CSE-4/562 Spring 2019 - Indexing (Part 2)

Indexing (Part 2)

CSE-4/562 Spring 2019

February 20, 2019

Textbook: Ch. 14.3

Recap

Index

Data

Data, even if well organized still requires you to page through a lot.

An index helps you quickly jump to specific data you might be interested in.

Data Organization

Unordered Heap: No organization at all. $O(N)$ reads.
(Secondary) Index: Index structure over unorganized data. $O(\ll N)$ random reads for some queries.
Clustered (Primary) Index: Index structure over clustered data. $O(\ll N)$ sequential reads for some queries.

Hash Indexes

A hash function $h(k)$ is ...

... deterministic: The same $k$ always produces the same hash value.
... (pseudo-)random: Different $k$s are unlikely to have the same hash value.

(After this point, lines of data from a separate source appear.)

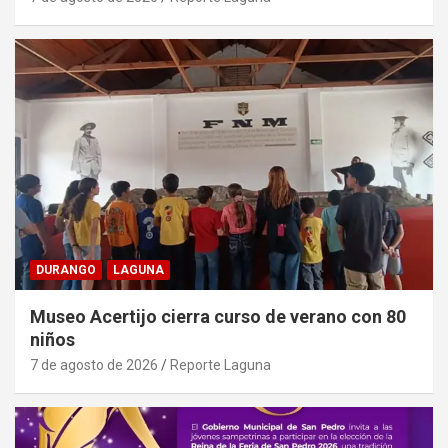
DURANGO
LAGUNA
Museo Acertijo cierra curso de verano con 80
niños
7 de agosto de 2026
Reporte Laguna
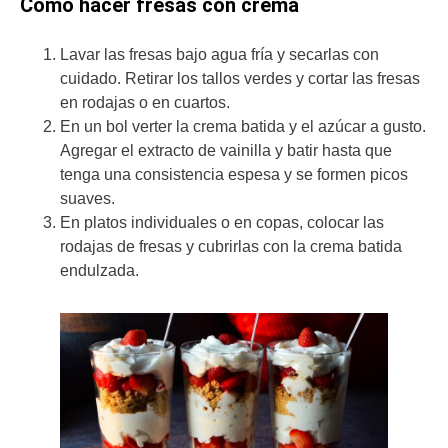
Cómo hacer fresas con crema
Lavar las fresas bajo agua fría y secarlas con
cuidado. Retirar los tallos verdes y cortar las fresas
en rodajas o en cuartos.
En un bol verter la crema batida y el azúcar a gusto.
Agregar el extracto de vainilla y batir hasta que
tenga una consistencia espesa y se formen picos
suaves.
En platos individuales o en copas, colocar las
rodajas de fresas y cubrirlas con la crema batida
endulzada.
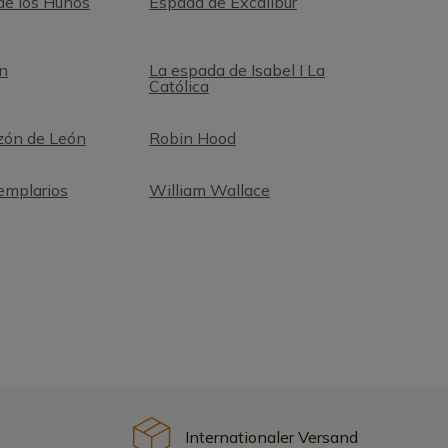
 de los Hunos
Espada de Excalibur
n
La espada de Isabel I La
Católica
zón de León
Robin Hood
emplarios
William Wallace
Internationaler Versand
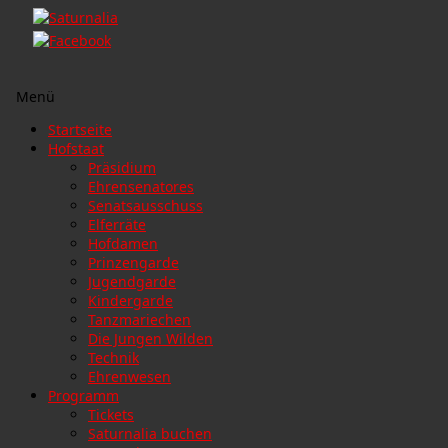
Menü
Zum
Startseite
Inhalt
Hofstaat
springen
Präsidium
Ehrensenatores
Senatsausschuss
Elferräte
Hofdamen
Prinzengarde
Jugendgarde
Kindergarde
Tanzmariechen
Die Jungen Wilden
Technik
Ehrenwesen
Programm
Tickets
Saturnalia buchen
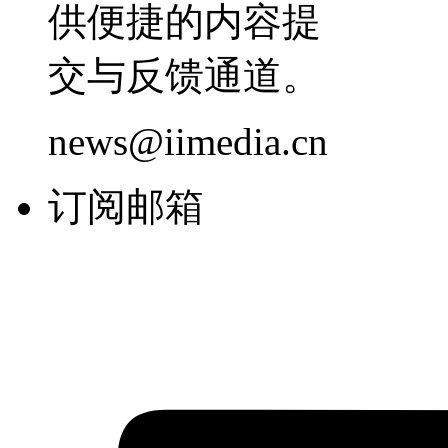
供便捷的内容提
交与反馈通道。
news@iimedia.cn
订阅邮箱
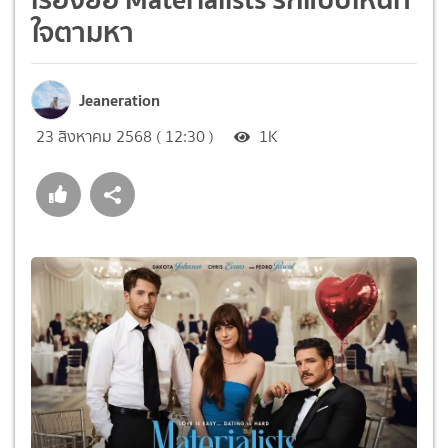
ใจตามหา
Jeaneration
23 สิงหาคม 2568 ( 12:30 )
1K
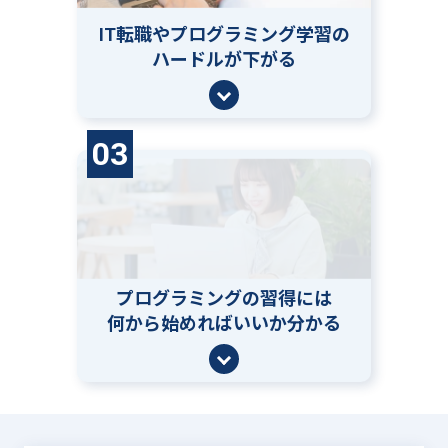
IT転職やプログラミング学習の
ハードルが下がる
03
プログラミングの習得には
何から始めればいいか分かる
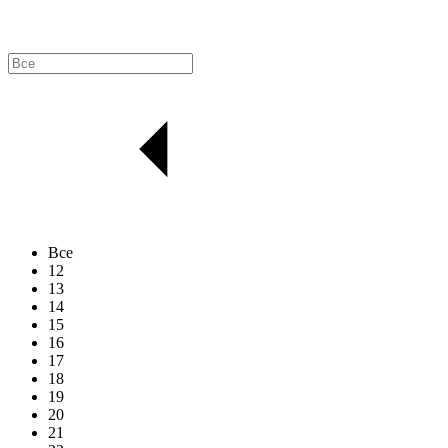
Все
12
13
14
15
16
17
18
19
20
21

Modulus $h(k)\%N$ gives you a random number in $[0, N)$

Problems

$N$ is too small: Too many overflow pages (slower reads).
$N$ is too big: Too many normal pages (wasted space).

Idea: Resize the structure as needed

To keep things simple, let's use $$h(k) = k$$

(you wouldn't actually do this in practice)

Problems

Changing hash functions reallocates everything: Only double/halve the size of a hash function
Changing sizes still requires reading everything: Idea: Only redistribute buckets that are too big

Dynamic Hashing

Add a level of indirection (Directory).
A data page $i$ can store data with $h(k)%2^n=i$ for any $n$.
Double the size of the directory (almost free) by duplicating existing entries.
When bucket $i$ fills up, split on the next power of 2.
Can also merge buckets/halve the directory size.